Monday, August 9, 2010


Throughout our lives, there are people who touch our lives in unique ways. And throughout the life of a veterinarian, there are animals who do the same. Today's blog is about a very special dog. Adrian died two weeks ago today of a ruptured tumor on the spleen. It still doesn't seem real to me as his loss was so sudden. He was 11 years old which is a good number of years for a German Shepherd Dog, but still it seems too soon.

Adrian was a police dog and the partner of Sergeant John Koski of the Ashtabula City Police Department. I feel very privileged to be able to work with these incredible dogs and with the officers who are their handlers and their partners. As a veterinarian, I understand the human-animal bond pretty well. I understand the pain of losing a trusted friend and companion. But I really think I cannot fully understand what these canine officers mean to their human counterparts. It is not just about love and companionship. It is about life and death on the job every single day. These dogs are invaluable and repeatedly save the lives of the officers they work with. It is a level of bond that I think you need to live to fully understand.

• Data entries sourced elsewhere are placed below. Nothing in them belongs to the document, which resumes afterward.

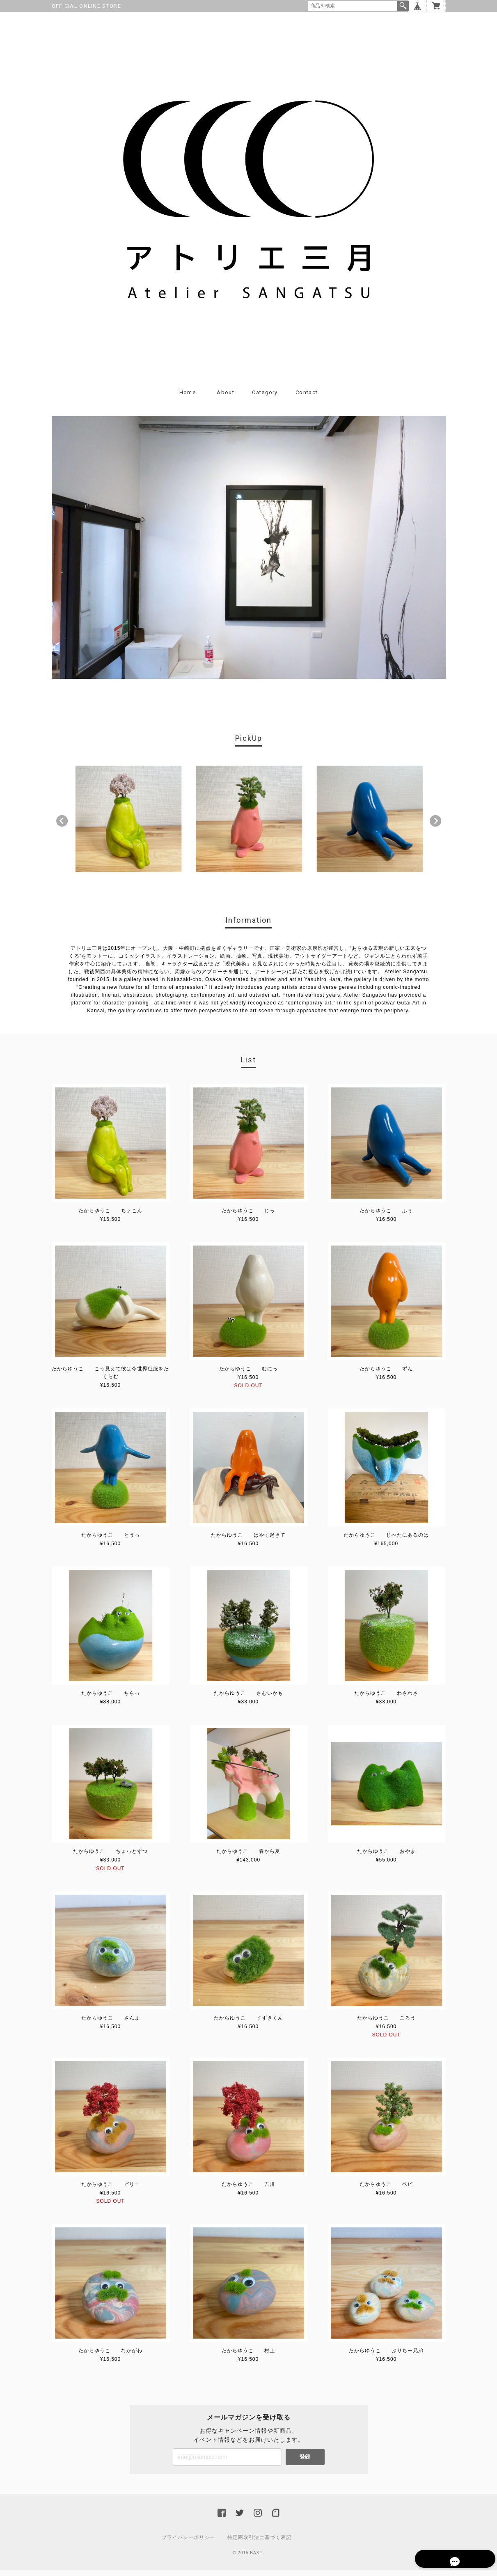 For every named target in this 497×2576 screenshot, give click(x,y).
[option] (128, 824)
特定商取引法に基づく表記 (259, 2543)
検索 (403, 6)
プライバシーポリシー (188, 2543)
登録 (305, 2462)
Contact (306, 398)
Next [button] (435, 826)
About (225, 398)
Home (187, 398)
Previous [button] (62, 826) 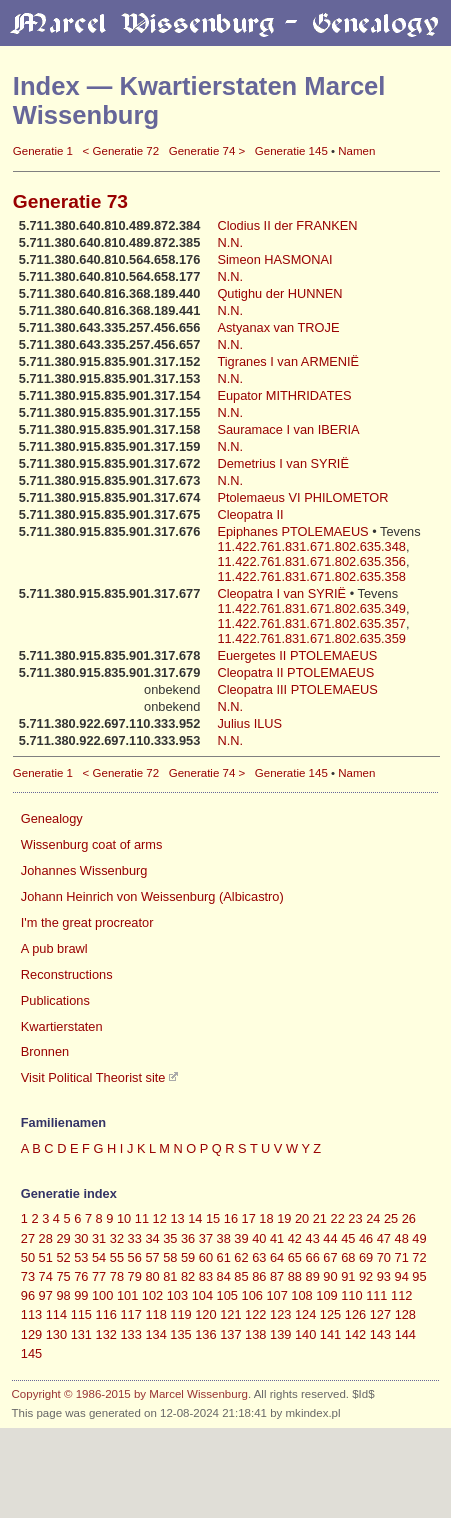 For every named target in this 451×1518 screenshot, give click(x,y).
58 (170, 1257)
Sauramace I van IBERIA (288, 429)
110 (351, 1295)
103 (177, 1295)
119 (180, 1314)
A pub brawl (54, 948)
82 (188, 1276)
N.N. (230, 242)
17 (249, 1218)
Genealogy (52, 818)
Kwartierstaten (62, 1026)
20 (302, 1218)
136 (205, 1334)
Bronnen (45, 1051)
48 (402, 1238)
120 (205, 1314)
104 (202, 1295)
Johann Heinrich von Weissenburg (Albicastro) (152, 896)
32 (117, 1238)
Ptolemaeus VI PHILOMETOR (302, 497)
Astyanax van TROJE (278, 327)
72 (419, 1257)
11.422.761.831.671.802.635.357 (311, 623)
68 (348, 1257)
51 (46, 1257)
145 (31, 1353)
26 (409, 1218)
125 (330, 1314)
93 (384, 1276)
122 (255, 1314)
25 (391, 1218)
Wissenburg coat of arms (92, 844)
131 (81, 1334)
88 (295, 1276)
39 (241, 1238)
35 (170, 1238)
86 (259, 1276)
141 (330, 1334)
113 (31, 1314)
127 (380, 1314)
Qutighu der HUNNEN (279, 293)
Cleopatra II (250, 514)
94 (402, 1276)
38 (224, 1238)
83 (206, 1276)
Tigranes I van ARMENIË (288, 361)
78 (117, 1276)
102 (152, 1295)
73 (28, 1276)
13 (177, 1218)
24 (373, 1218)
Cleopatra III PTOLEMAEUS (297, 689)
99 (81, 1295)
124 (305, 1314)
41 (277, 1238)
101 (127, 1295)
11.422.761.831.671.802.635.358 (311, 576)
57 (152, 1257)
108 (301, 1295)
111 (376, 1295)
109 (326, 1295)
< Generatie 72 (121, 151)
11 (142, 1218)
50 (28, 1257)
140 (305, 1334)
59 (188, 1257)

I must admit that I truly admired Adrian for very selfish reasons. Here was a working dog that was trained to be aggressive and known as one of the hardest biting dogs on the police force. But in all my years as his veterinarian, Adrian never once displayed an ounce of aggression in the clinic. Not a growl. Not a lift of the lip. Not "the look". Nothing. Some of the police dogs we work with actually become very fear aggressive in the clinic setting. Not Adrian. He was an amazingly social and well adjusted dog. I could do a physical exam on him without fear of losing any fingers or facial features. Sergeant Koski would often tell me how good Adrian was with his own kids. I know he took Adrian to schools for presentations. That is why Adrian commanded my respect. A lot of this praise should be heaped onto Sergeant Koski as well. I still remember a conversation I had with him some years back when Adrian was in his middle years of life. We were talking about training dogs and Sergeant Koski talked about how every single day he took time to run Adrian through his paces even if it was only for a few minutes. That is what it takes to have a well trained dog. All of us with house dogs that disobey commands on a daily basis should stand up and take note. We train our dogs and then forget that reinforcing that training is a daily commitment. I am as guilty as the rest of not following through. Perhaps Adrian's legacy to me is to remember him by being a better dog owner and training my dogs like they should be trained.

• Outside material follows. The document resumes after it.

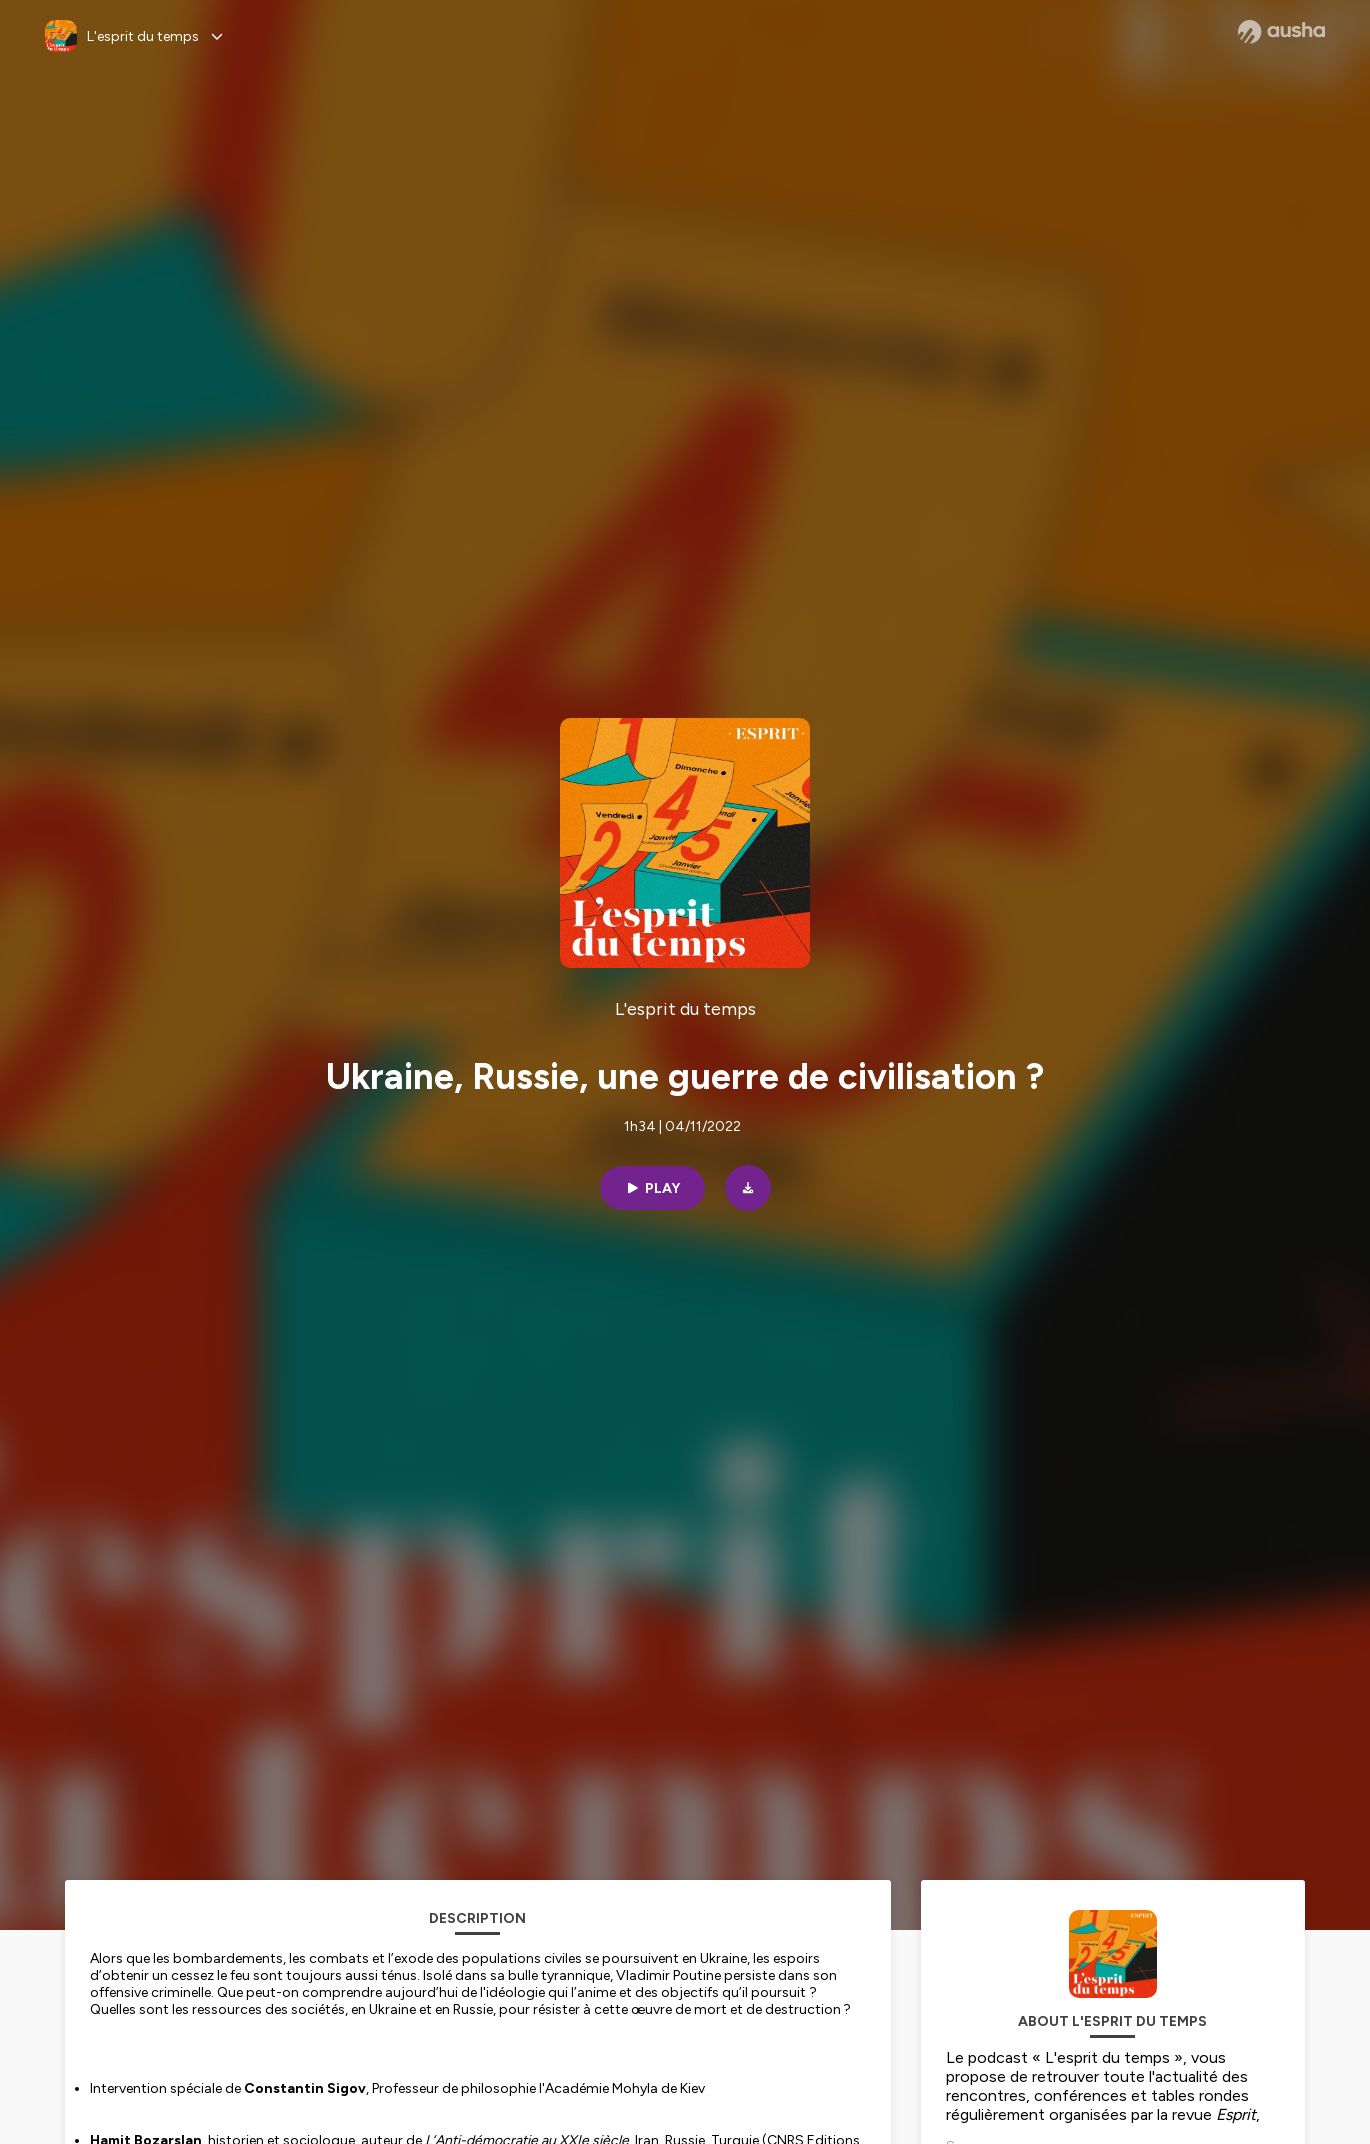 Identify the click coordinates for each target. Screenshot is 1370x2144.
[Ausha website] (1281, 32)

And to John Koski, my heart goes out to you. In your pain, think of all the lives that were touched and made better by knowing Adrian. You were a huge part of that. Thank you sir for the job that you do. I will always think of you and Adrian together and smile.

1 comment:

  1. There are so many ways our dogs touch our lives.
    They really do have unique personalities. Often peole think dogs to be somewhat shallow, I know that all of the dogs I have adopted take anywhere from six months to a year before they let their guard down and begin to show their true personalities.

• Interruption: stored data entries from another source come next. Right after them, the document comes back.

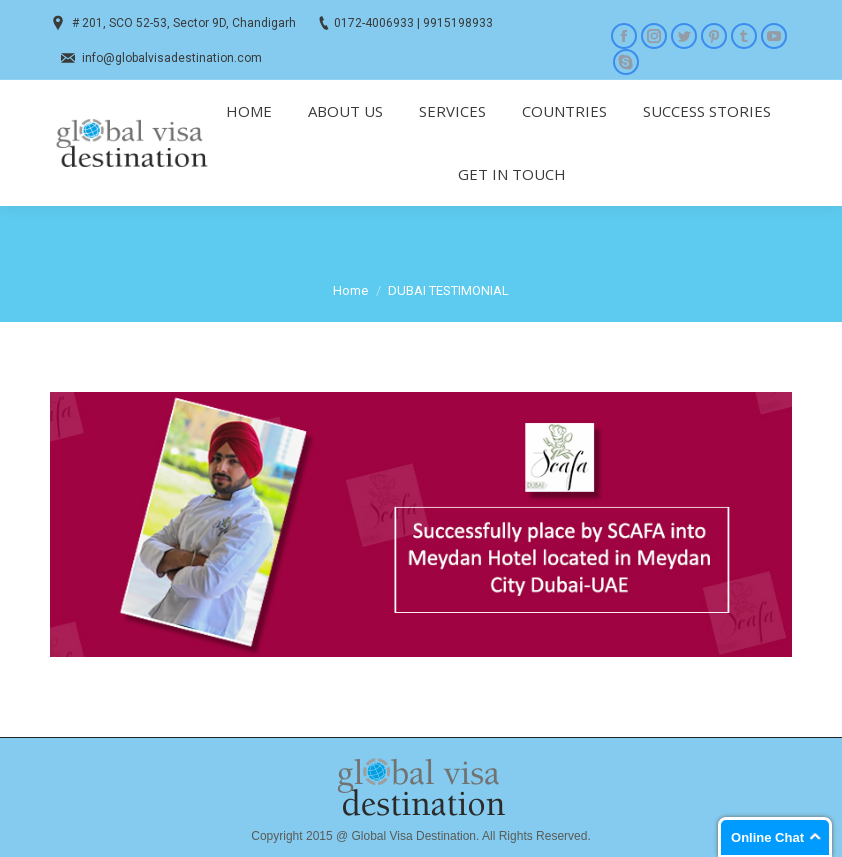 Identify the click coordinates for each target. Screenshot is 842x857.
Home (350, 290)
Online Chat (767, 837) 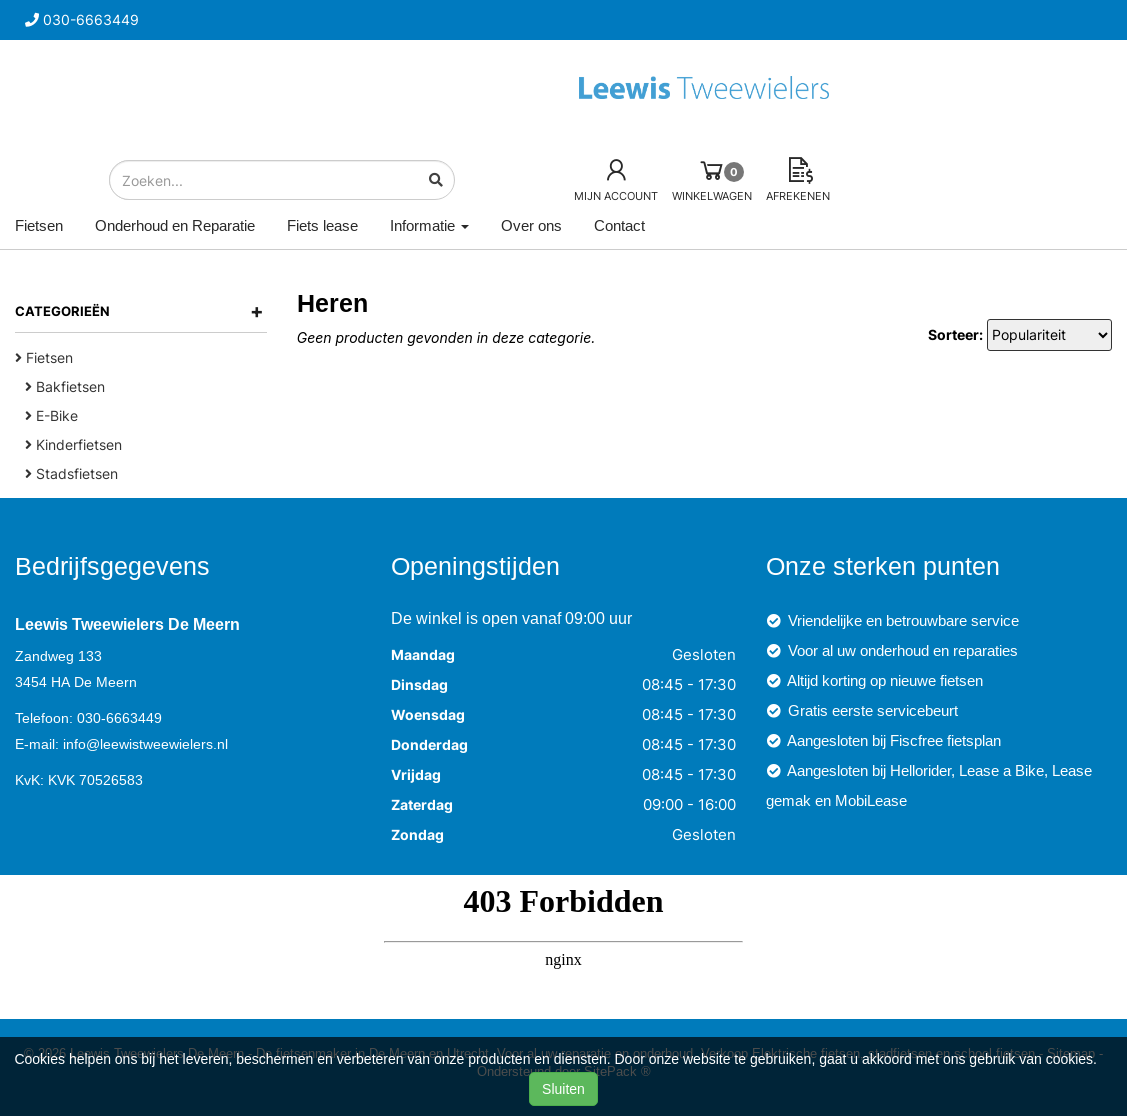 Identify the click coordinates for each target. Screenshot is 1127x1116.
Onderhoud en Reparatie (175, 225)
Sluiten (563, 1089)
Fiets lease (322, 225)
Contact (619, 225)
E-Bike (51, 415)
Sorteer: (955, 334)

    I had an ex-police dog, his name was Smoke. If we were not home and someone came by: Smoke would happily let them in the yard.
    Problem is he would not let them leave until we got home. I found meter readers, a UPS guy and a jehovas witness waiting for us when we got back.....I swear Smoke always had this sly grin......
    So many other dogs too, each with a different way about them...and each one, police dog or not, a hero to me.